- **TASK INSTRUCTIONS**
Exactly how many lines in the listing contain "Pascal"? Respond with the number and nothing more.

* * *

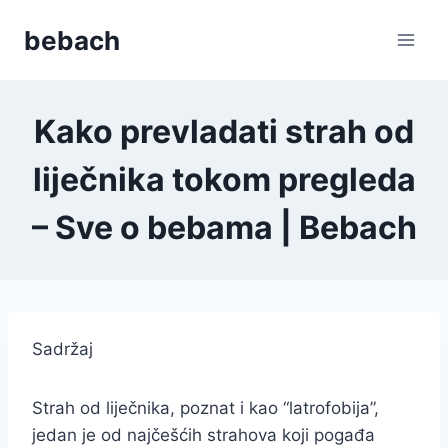
Skip
bebach
to
content
Kako prevladati strah od
liječnika tokom pregleda
– Sve o bebama | Bebach
Sadržaj
Strah od liječnika, poznat i kao “latrofobija”,
jedan je od najčešćih strahova koji pogađa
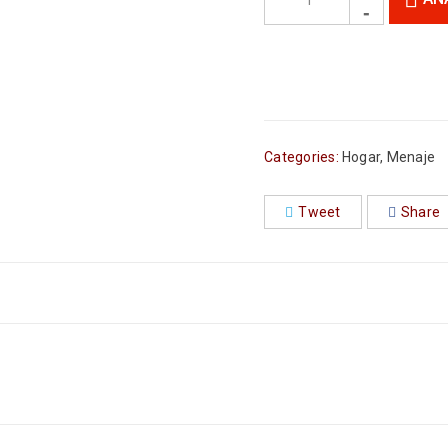
Categories:
Hogar
,
Menaje
Tweet
Share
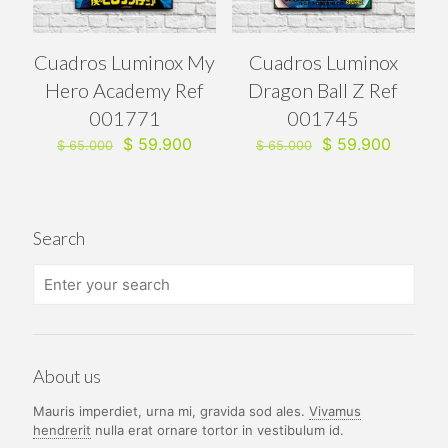
Cuadros Luminox My
Cuadros Luminox
Hero Academy Ref
Dragon Ball Z Ref
001771
001745
El
El
El
El
$
59.900
$
59.900
$
65.000
$
65.000
precio
precio
precio
precio
original
actual
original
actual
era:
es:
era:
es:
$ 65.000.
$ 59.900.
$ 65.000.
$ 59.90
Search
About us
Mauris imperdiet, urna mi, gravida sod ales.
Vivamus
hendrerit
nulla erat ornare tortor in vestibulum id.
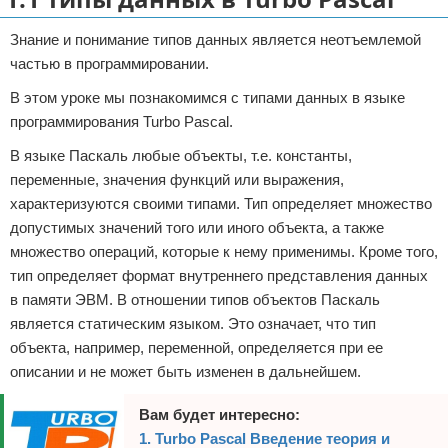
Отказ от ответственности
VolkMaster Project
Информационная безопасность
Разное про автомобили
Обзоры моих покупок с Aliexpress
ПО для разработчиков
API MODX REVO
Знание и понимание типов данных является неотъемлемой
частью в программировании.
Новости VR66.RU
Интересные товары с Aliexpress
Новости VolkMaster Project
Лайфхак
XPDO MODX REVO
В этом уроке мы познакомимся с типами данных в языке
Екатеринбург
Разное про Aliexpress
Хостинг VolkMaster Project
Собственные разработки для MODX REVO
программирования Turbo Pascal.
В языке Паскаль любые объекты, т.е. константы,
Юридическое право
Регистрация доменов от VolkMaster Project
Готовые решения для MODX
переменные, значения функций или выражения,
характеризуются своими типами. Тип определяет множество
Развлечения
Разное про VolkMaster Project
допустимых значений того или иного объекта, а также
Покупки за рубежом
множество операций, которые к нему применимы. Кроме того,
тип определяет формат внутреннего представления данных
Покупки
в памяти ЭВМ. В отношении типов объектов Паскаль
является статическим языком. Это означает, что тип
Дача
объекта, например, переменной, определяется при ее
описании и не может быть изменен в дальнейшем.
Вам будет интересно:
1. Turbo Pascal Введение теория и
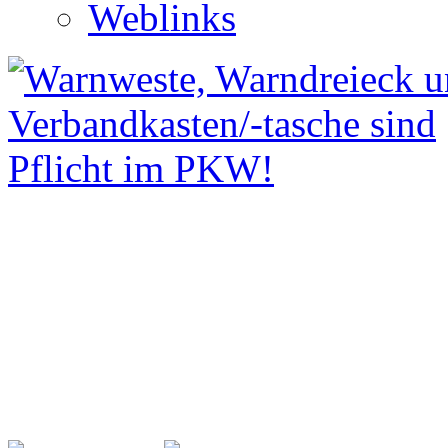
Weblinks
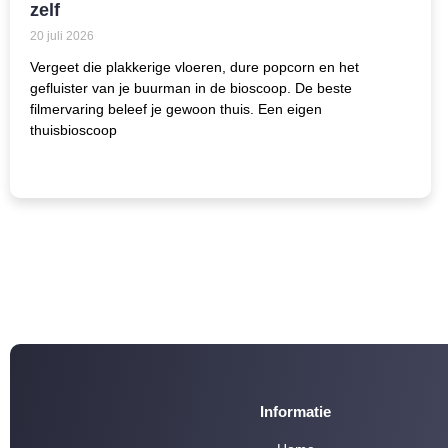
zelf
20 juli 2026
Vergeet die plakkerige vloeren, dure popcorn en het
gefluister van je buurman in de bioscoop. De beste
filmervaring beleef je gewoon thuis. Een eigen
thuisbioscoop
Informatie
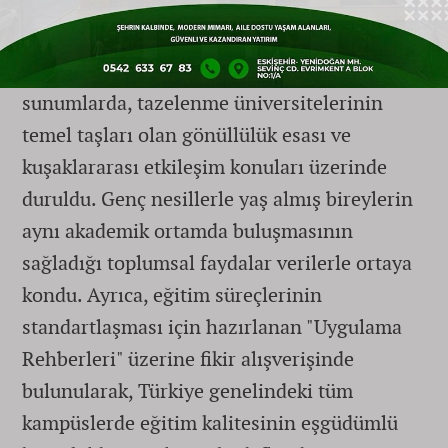
Odak Noktası Oldu
Çalıştay süresince gerçekleştirilen
sunumlarda, tazelenme üniversitelerinin
temel taşları olan gönüllülük esası ve
kuşaklararası etkileşim konuları üzerinde
duruldu. Genç nesillerle yaş almış bireylerin
aynı akademik ortamda buluşmasının
sağladığı toplumsal faydalar verilerle ortaya
kondu. Ayrıca, eğitim süreçlerinin
standartlaşması için hazırlanan "Uygulama
Rehberleri" üzerine fikir alışverişinde
bulunularak, Türkiye genelindeki tüm
kampüslerde eğitim kalitesinin eşgüdümlü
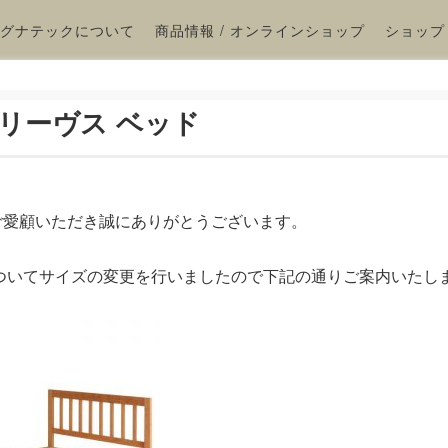
グナテックについて
商品情報 / オンラインショップ
ショップ
 リーヴス ベッド
ご愛顧いただき誠にありがとうございます。
ついてサイズの変更を行いましたので下記の通りご案内いたし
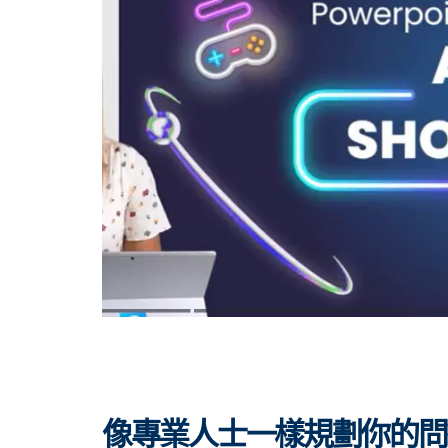
像專業人士一樣規劃你的問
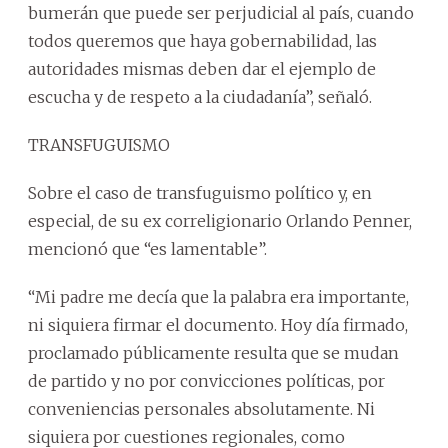
bumerán que puede ser perjudicial al país, cuando
todos queremos que haya gobernabilidad, las
autoridades mismas deben dar el ejemplo de
escucha y de respeto a la ciudadanía”, señaló.
TRANSFUGUISMO
Sobre el caso de transfuguismo político y, en
especial, de su ex correligionario Orlando Penner,
mencionó que “es lamentable”.
“Mi padre me decía que la palabra era importante,
ni siquiera firmar el documento. Hoy día firmado,
proclamado públicamente resulta que se mudan
de partido y no por convicciones políticas, por
conveniencias personales absolutamente. Ni
siquiera por cuestiones regionales, como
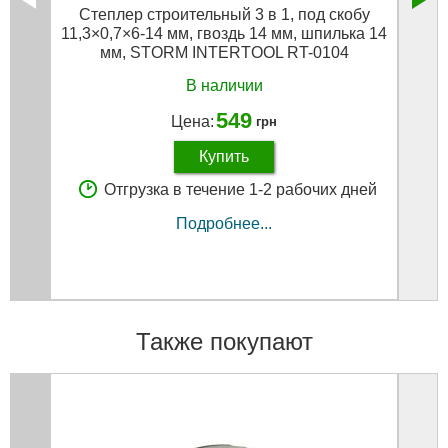
Степлер строительный 3 в 1, под скобу
Наб
11,3×0,7×6-14 мм, гвоздь 14 мм, шпилька 14
мм, STORM INTERTOOL RT-0104
В наличии
549
Цена:
грн
Купить
Отгрузка в течение 1-2 рабочих дней
Подробнее...
Также покупают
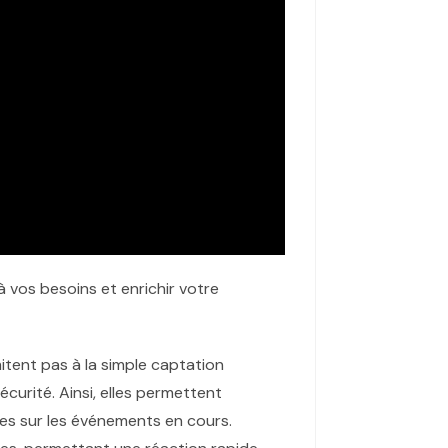
 vos besoins et enrichir votre
itent pas à la simple captation
écurité. Ainsi, elles permettent
ses sur les événements en cours.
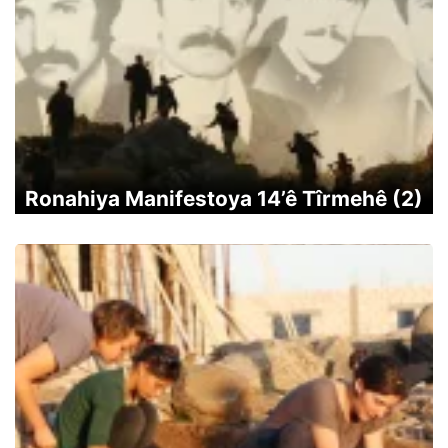
Ronahiya Manifestoya 14’ê Tîrmehê (2)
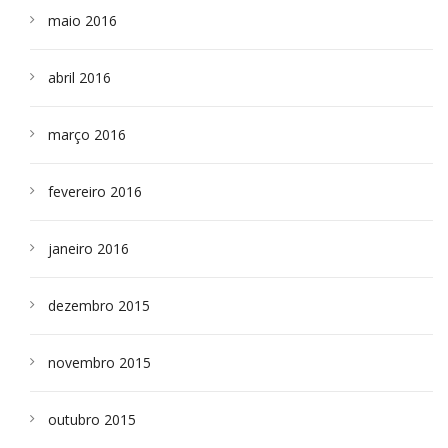
maio 2016
abril 2016
março 2016
fevereiro 2016
janeiro 2016
dezembro 2015
novembro 2015
outubro 2015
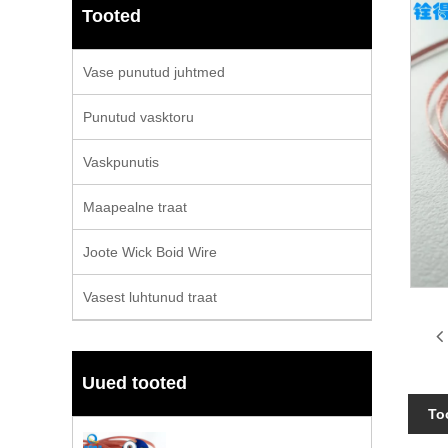
Tooted
Vase punutud juhtmed
Punutud vasktoru
Vaskpunutis
Maapealne traat
Joote Wick Boid Wire
Vasest luhtunud traat
Uued tooted
To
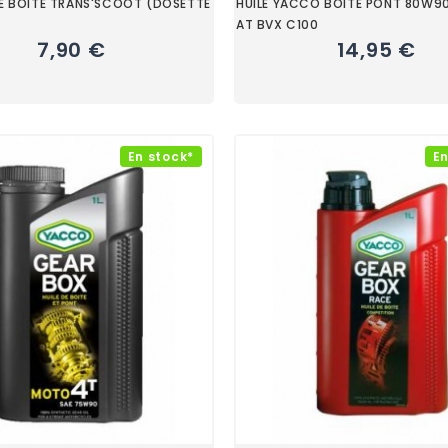
NE BOITE TRANS'SCOOT (DOSETTE
HUILE YACCO BOITE PONT 80W90
AT BVX C100
7,90 €
14,95 €
En stock*
En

* * *

- **OUTPUT OF THE EXERCISE**
2